* YOUR GOAL *
Take every line from the entries below that includes the word "MAGICZNYM" and copy it.

* ENTRIES PROVIDED *

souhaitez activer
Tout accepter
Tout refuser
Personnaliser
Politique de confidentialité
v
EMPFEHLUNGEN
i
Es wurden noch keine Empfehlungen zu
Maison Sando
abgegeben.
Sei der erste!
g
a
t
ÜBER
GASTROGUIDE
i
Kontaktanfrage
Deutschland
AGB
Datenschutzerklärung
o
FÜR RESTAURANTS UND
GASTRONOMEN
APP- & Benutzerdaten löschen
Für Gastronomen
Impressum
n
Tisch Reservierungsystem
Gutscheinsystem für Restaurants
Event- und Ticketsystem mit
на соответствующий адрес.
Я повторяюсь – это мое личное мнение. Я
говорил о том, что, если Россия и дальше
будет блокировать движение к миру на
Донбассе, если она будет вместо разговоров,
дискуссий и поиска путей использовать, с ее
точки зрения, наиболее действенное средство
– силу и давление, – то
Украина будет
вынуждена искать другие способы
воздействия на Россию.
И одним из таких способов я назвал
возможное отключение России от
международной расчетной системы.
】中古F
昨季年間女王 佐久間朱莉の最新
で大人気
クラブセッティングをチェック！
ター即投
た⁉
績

--

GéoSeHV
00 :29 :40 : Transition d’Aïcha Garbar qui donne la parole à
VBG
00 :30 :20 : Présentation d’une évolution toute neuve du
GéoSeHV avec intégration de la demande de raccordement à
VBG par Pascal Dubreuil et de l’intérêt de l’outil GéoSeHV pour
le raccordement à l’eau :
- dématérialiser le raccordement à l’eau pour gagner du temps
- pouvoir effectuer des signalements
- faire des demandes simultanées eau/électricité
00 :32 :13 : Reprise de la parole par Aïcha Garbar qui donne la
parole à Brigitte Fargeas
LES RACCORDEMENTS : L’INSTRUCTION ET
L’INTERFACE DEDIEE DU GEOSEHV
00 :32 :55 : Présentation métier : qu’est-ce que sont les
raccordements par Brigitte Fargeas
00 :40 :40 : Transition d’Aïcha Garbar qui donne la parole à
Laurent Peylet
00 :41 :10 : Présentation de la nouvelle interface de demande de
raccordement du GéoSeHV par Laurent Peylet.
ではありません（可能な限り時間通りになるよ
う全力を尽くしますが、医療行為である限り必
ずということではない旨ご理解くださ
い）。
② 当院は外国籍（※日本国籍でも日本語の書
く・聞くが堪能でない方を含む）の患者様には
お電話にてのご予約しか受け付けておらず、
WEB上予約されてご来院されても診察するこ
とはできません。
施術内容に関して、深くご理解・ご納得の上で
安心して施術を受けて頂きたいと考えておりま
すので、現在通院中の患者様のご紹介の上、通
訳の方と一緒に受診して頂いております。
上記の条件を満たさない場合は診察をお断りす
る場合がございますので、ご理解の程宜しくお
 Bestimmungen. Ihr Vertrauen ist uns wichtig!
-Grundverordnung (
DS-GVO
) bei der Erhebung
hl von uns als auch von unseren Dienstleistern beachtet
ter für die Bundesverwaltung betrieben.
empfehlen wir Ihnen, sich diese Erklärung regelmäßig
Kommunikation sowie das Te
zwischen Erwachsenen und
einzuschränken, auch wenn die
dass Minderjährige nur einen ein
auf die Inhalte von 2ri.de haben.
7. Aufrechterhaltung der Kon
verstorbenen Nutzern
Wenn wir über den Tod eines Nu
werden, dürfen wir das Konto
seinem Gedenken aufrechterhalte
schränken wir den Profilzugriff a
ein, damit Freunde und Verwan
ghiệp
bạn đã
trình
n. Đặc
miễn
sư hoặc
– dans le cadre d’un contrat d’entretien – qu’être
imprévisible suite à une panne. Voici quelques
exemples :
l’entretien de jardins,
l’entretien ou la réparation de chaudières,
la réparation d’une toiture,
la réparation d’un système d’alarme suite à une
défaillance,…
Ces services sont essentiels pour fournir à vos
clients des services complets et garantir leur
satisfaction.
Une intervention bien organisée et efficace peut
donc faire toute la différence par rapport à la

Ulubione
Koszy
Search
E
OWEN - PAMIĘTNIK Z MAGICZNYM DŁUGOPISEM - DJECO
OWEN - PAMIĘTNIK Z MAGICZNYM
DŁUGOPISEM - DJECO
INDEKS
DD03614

* EXERCISE RESPONSE *
OWEN - PAMIĘTNIK Z MAGICZNYM DŁUGOPISEM - DJECO
OWEN - PAMIĘTNIK Z MAGICZNYM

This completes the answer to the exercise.